(Saved entries)
⟨

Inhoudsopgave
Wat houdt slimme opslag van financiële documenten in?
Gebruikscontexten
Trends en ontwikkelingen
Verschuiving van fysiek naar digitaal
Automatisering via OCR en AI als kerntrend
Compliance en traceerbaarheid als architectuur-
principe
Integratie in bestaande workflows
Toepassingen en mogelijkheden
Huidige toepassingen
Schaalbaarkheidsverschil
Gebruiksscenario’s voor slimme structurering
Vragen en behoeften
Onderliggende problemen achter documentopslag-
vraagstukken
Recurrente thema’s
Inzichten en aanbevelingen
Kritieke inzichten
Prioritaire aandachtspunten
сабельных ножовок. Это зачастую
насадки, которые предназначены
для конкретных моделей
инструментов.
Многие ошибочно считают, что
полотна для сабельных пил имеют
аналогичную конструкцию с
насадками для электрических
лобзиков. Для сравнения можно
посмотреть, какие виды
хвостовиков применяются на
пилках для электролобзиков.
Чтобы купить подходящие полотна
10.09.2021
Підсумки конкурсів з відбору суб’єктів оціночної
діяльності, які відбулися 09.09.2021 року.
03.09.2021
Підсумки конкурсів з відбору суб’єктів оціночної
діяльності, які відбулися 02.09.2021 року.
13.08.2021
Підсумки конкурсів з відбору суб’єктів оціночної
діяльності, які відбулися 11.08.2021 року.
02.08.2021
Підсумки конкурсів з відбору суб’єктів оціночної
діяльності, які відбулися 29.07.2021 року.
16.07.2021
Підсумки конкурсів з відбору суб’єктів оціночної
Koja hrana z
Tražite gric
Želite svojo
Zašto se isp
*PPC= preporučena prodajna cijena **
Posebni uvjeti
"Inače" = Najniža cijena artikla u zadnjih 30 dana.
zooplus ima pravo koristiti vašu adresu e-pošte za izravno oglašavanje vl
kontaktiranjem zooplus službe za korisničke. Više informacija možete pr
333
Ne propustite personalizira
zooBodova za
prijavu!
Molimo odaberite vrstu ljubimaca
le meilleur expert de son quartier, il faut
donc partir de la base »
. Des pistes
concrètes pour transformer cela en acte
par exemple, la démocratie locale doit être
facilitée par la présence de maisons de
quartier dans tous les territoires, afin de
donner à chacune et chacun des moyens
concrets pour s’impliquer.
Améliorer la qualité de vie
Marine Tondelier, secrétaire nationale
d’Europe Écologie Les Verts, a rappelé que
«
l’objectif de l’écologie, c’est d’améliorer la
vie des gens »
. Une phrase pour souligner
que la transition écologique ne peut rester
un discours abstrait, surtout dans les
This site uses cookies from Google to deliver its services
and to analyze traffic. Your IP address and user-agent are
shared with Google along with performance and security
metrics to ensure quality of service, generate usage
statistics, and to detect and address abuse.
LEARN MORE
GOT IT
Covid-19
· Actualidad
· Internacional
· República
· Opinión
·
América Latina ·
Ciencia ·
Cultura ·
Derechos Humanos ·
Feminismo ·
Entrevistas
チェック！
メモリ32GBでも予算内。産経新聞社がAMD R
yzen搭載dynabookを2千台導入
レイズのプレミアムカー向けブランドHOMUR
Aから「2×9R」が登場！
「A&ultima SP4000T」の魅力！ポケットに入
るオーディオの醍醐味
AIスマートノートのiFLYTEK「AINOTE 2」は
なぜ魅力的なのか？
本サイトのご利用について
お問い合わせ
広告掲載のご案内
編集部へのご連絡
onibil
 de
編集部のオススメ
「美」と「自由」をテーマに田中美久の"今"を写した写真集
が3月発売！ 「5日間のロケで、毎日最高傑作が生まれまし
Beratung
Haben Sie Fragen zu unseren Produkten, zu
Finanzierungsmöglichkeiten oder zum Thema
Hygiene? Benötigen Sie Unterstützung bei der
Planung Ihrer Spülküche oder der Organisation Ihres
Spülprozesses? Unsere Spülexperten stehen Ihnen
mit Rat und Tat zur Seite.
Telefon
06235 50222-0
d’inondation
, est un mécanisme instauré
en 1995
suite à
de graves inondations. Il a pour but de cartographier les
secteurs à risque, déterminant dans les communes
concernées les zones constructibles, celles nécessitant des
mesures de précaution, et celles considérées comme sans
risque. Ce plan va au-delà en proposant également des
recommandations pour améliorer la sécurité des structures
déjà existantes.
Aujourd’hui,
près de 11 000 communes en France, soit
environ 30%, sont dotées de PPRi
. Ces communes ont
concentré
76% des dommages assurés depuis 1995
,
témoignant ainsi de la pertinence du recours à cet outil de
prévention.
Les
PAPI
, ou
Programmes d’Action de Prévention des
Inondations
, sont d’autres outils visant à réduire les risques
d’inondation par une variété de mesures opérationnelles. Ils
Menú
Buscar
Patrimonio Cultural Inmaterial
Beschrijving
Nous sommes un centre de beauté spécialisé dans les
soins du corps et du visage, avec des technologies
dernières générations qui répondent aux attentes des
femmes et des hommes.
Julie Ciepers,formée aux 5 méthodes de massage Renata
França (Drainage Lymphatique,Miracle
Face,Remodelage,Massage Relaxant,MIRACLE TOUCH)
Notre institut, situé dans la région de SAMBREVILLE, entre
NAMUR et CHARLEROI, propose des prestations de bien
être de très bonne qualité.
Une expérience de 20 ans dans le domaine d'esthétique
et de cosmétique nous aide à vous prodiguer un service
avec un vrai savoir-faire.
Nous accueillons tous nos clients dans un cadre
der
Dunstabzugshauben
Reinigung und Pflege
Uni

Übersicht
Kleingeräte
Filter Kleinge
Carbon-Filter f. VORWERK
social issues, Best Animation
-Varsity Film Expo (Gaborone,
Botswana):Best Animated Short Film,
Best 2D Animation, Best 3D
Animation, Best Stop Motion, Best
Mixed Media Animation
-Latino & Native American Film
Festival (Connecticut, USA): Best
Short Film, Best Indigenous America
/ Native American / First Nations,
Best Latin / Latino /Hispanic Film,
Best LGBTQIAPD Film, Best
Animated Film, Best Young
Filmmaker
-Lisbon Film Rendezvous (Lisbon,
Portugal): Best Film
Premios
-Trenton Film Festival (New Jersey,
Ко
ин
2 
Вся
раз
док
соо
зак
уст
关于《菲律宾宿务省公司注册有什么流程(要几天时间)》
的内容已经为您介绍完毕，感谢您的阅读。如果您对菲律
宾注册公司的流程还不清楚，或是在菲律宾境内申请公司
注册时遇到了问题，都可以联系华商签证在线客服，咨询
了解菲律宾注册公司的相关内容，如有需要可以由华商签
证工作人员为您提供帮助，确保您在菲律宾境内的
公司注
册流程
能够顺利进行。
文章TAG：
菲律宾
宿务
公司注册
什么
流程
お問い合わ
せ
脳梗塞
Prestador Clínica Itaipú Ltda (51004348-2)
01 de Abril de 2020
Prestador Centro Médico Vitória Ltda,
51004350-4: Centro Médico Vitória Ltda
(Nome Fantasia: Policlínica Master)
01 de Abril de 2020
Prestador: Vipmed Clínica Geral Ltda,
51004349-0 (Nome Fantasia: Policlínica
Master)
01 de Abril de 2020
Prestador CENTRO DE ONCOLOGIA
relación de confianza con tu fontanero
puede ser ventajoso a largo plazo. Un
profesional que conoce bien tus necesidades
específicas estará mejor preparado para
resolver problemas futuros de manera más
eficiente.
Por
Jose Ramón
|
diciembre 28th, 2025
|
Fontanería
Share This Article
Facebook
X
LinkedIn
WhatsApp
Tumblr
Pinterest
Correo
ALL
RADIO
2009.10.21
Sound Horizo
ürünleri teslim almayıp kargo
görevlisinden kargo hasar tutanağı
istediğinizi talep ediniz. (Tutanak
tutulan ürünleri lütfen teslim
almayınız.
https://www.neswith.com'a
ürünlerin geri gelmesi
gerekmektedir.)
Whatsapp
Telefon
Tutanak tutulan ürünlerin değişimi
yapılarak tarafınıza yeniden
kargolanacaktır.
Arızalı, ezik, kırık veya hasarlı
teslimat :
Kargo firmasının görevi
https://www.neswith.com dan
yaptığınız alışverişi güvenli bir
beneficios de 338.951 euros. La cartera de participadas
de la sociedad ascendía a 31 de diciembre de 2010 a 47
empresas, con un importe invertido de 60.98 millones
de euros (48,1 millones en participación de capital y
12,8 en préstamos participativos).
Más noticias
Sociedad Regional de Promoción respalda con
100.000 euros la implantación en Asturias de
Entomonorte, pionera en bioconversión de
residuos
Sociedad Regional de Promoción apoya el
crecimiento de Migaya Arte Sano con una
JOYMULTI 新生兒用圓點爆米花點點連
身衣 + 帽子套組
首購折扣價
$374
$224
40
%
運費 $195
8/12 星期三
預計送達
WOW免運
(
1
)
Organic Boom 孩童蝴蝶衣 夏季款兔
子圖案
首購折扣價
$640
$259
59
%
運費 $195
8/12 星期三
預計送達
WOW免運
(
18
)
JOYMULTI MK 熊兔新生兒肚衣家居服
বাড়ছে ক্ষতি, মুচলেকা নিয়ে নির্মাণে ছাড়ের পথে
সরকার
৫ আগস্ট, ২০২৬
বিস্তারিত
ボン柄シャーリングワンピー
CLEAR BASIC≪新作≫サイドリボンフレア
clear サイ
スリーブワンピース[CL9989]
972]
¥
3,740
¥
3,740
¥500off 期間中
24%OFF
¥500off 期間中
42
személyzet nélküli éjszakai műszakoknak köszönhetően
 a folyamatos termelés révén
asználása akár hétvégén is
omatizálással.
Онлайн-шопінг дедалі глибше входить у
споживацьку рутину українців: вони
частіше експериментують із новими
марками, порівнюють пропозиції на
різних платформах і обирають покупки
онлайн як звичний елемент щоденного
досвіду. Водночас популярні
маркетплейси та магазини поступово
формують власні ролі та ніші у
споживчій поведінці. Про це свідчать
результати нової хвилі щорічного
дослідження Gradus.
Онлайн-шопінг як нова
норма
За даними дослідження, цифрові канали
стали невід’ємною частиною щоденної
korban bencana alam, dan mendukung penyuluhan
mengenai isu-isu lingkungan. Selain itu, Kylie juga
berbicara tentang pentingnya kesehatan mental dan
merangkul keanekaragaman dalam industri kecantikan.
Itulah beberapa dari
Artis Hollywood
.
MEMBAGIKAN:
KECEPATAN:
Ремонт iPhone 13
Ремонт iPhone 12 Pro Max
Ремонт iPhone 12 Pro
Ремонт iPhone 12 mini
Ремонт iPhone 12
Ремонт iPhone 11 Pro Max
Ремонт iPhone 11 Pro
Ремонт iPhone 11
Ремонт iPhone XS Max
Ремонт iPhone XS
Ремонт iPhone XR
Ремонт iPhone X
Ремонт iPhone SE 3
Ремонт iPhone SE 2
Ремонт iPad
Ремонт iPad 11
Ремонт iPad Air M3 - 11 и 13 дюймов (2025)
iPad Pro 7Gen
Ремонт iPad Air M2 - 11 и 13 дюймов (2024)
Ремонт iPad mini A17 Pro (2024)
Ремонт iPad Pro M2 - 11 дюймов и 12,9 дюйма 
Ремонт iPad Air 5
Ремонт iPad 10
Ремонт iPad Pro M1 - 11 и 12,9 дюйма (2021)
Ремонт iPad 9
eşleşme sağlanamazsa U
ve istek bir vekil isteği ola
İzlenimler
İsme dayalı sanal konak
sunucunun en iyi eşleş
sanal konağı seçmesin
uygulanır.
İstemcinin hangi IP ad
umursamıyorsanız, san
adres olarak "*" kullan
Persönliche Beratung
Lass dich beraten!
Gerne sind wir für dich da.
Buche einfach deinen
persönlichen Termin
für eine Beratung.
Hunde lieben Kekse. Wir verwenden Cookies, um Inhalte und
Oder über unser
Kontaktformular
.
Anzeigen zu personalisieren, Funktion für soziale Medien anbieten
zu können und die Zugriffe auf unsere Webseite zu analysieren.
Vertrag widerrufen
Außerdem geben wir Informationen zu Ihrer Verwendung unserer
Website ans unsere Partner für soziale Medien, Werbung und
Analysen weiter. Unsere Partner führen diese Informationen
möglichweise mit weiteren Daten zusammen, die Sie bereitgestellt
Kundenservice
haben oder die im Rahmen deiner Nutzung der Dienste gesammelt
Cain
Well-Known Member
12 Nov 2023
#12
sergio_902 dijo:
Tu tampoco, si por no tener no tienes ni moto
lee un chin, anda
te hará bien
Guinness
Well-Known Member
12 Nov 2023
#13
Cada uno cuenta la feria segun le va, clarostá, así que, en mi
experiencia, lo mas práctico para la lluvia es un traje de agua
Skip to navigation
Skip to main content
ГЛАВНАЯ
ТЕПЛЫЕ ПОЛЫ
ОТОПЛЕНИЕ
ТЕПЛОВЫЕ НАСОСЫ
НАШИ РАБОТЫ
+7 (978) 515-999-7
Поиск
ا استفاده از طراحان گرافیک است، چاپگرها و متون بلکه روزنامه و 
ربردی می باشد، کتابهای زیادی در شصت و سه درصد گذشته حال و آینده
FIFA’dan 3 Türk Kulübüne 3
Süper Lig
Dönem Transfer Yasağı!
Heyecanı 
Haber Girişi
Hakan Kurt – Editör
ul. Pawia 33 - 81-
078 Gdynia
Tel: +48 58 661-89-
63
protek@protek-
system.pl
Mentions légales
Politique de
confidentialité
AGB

⟩

▶ _BRIEF_: In the entries above, find each line that has the word "Native". Copy it.

▶ _RESPONSE TO THIS TASK_:
-Latino & Native American Film
/ Native American / First Nations,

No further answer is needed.